Sebagian besar atau 60 persen kerusakan berada dalam kawasan hutan lindung, taman nasional, hutan produksi, dan hutan produksi terbatas, sedangkan 40 persen berada dalam area penggunaan lain. Pada beberapa daerah seperti Aceh Timur, Gayo Lues, Bener Meriah, dan Nagan Raya, hutan yang rusak masuk dalam Kawasan Ekosistem Leuser (KEL).
Direktur Konservasi Yayasan Ekosistem Leuser Yakob Ishadami menuturkan, kerusakan hutan telah memicu bencana alam banjir dan kekeringan. Pada 2018, terjadi banjir sebanyak 87 kali, atau meningkat menjadi 121 pada 2019.
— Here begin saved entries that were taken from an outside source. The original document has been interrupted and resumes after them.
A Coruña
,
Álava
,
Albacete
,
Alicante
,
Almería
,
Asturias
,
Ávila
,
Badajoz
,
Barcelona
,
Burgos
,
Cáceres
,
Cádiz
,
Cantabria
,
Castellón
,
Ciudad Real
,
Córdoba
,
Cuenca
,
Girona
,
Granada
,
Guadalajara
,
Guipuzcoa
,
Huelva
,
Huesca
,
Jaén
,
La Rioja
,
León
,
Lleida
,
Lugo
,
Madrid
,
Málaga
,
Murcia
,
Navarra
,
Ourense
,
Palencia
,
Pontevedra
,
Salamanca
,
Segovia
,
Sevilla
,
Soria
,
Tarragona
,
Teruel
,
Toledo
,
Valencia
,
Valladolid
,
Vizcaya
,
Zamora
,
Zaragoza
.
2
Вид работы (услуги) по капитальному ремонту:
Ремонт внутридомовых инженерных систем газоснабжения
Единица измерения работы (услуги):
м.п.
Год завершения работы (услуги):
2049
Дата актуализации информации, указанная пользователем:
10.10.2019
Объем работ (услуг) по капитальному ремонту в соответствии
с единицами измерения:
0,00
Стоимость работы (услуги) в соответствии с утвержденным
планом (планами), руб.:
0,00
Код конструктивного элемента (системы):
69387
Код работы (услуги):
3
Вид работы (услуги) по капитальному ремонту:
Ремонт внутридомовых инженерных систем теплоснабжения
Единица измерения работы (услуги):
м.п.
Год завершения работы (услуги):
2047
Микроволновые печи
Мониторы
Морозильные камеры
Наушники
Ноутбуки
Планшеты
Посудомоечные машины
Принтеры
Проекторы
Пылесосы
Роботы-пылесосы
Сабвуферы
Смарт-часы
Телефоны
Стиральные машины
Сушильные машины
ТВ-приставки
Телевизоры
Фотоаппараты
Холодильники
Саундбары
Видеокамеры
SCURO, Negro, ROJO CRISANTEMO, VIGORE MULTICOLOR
“Kawasan paling sering banjir dan longsor adalah Woyla Timur, Kabupaten Nagan Raya. Sedangkan kawasan yang sering dilanda kekeringan Darul Imarah dan Lhoknga Kabupaten Aceh Besar,” kata Yakob.
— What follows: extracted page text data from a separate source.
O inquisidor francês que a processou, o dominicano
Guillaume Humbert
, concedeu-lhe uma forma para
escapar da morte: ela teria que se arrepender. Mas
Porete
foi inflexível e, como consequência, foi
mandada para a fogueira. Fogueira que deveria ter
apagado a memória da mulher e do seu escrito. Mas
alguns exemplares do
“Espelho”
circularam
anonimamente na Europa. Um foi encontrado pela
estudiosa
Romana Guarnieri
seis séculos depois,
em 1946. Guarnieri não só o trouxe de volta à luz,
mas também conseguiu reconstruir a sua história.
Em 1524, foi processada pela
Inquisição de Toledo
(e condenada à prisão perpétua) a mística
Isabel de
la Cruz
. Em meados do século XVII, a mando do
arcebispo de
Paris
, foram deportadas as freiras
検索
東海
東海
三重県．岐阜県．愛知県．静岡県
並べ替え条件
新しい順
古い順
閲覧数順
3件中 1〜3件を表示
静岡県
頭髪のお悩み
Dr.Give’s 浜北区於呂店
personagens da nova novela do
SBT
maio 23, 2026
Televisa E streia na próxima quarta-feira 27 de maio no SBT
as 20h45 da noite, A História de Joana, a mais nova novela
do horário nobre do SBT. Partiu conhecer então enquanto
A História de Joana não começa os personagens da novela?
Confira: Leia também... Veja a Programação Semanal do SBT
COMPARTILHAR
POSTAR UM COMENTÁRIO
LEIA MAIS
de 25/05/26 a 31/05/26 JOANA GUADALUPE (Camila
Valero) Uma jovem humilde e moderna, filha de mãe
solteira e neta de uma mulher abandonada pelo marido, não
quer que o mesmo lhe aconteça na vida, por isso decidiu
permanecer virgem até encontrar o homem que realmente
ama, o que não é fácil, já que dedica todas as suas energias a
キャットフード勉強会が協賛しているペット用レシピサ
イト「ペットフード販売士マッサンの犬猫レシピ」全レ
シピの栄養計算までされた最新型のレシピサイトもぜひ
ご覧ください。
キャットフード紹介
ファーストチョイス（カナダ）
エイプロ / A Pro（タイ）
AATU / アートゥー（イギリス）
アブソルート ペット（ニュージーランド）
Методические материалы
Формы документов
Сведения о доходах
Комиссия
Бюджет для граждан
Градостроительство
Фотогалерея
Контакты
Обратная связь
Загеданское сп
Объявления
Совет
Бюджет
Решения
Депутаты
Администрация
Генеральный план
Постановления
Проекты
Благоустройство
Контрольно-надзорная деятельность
Sebelumnya, Kepala Dinas Lingkungan Hidup dan Kehutanan (DLHK) Aceh Syahrial mengungkapkan, pembalakan liar masih menjadi ancaman terhadap hutan Aceh. Oleh karena itu, pemerintah daerah akan meningkatkan pengamanan.
Tahun ini, polisi hutan di Aceh akan diberikan senjata api. Anggaran sebesar Rp 1,39 miliar dialokasikan untuk membeli 16 pucuk senjata laras pendek dan 16 pucuk senjata laras panjang serta sejumlah perlengkapan lain.
“Polhut dan penyidik pegawai negeri sipil dilengkapi senjata tajam dan bayonet. Bertugas di tengah rimba raya tanpa senjata, selain penuh risiko, juga kurang efektif saat berhadapan dengan para pembalak liar,” kata Syahrial.